Second, we should let the market take the lead in resolving its own distortions. Keystone XL or Gateway are not the only options to grow and diversify Canada’s oil markets. Old pipelines are being repurposed and new ones built to overcome specific bottlenecks currently keeping Canadian exports from refineries in the Gulf Coast, eastern Canada and the U.S. Eastern Seaboard. Railways, though more costly, are carrying crude from the Bakken and could possibly carry bitumen to the Pacific too. Kinder Morgan’s Trans-Mountain pipeline from Edmonton to Vancouver, which already supplies 300,000 barrels a day to West Coast and Asian refiners, is looking to expand. Some are even talking about a pipeline to a terminal on Hudson Bay. “The private market will absolutely solve the problems around oil price differentials. They’re doing that right now,” Cann says.

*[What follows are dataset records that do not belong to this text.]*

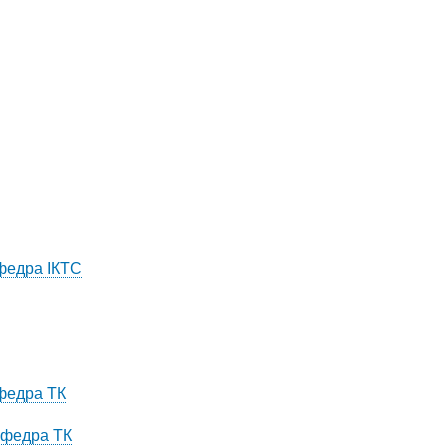
афедра ІКТС
афедра ТК
кафедра ТК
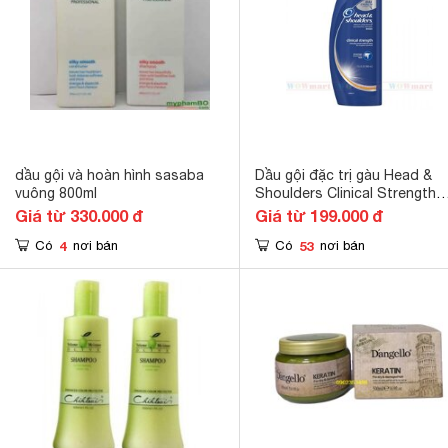
dầu gội và hoàn hình sasaba
Dầu gội đặc trị gàu Head &
vuông 800ml
Shoulders Clinical Strength
Shampoo
Giá từ 330.000 đ
Giá từ 199.000 đ
4
53
Có
nơi bán
Có
nơi bán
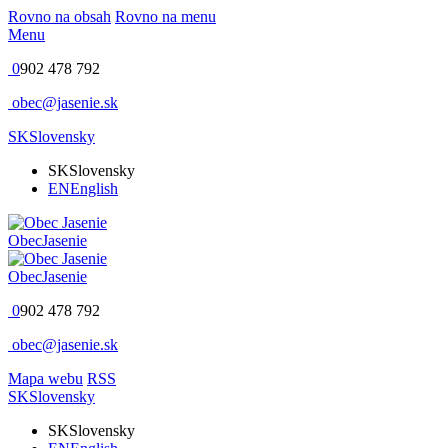
Rovno na obsah
Rovno na menu
Menu
0
902 478 792
obec@jasenie.sk
SK
Slovensky
SK
Slovensky
EN
English
Obec
Jasenie
Obec
Jasenie
0
902 478 792
obec@jasenie.sk
Mapa webu
RSS
SK
Slovensky
SK
Slovensky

Finally, if the will of Canadians is to more vigorously address climate change, we should adopt a climate policy that does that. We shouldn’t approach it through the back door of an energy strategy or demonize one sector. Use policy tools that harness the competition between companies and the self-interest of consumers, such as carbon pricing, to lower emissions. Cenovus Energy is reportedly producing bitumen at or below the average carbon footprint of all oil consumed in North America at its Christina Lake and Foster Creek oilsands projects. We need policies that reward such efforts.
You don’t have to be a cheerleader for the fossil fuel industry, just a supporter of free markets, to recognize that allowing oil exports to grow is Canada’s best option to maintain the standard of living to which the country has become accustomed—not just in wide-screen TVs, but in access to post-secondary education, dependable infrastructure and high-tech cancer treatments.
“If you want to have an economy that is strong and is generating good employment opportunities, this is something that does that,” says Scotiabank’s Mohr. “It’s tricky to question things that work well and think you’re going to be able to replace that with something else.” Growing that industry beyond today’s level, though, will require new export capacity, she states unequivocally. “It’s not only a national priority. It’s actually a national necessity.”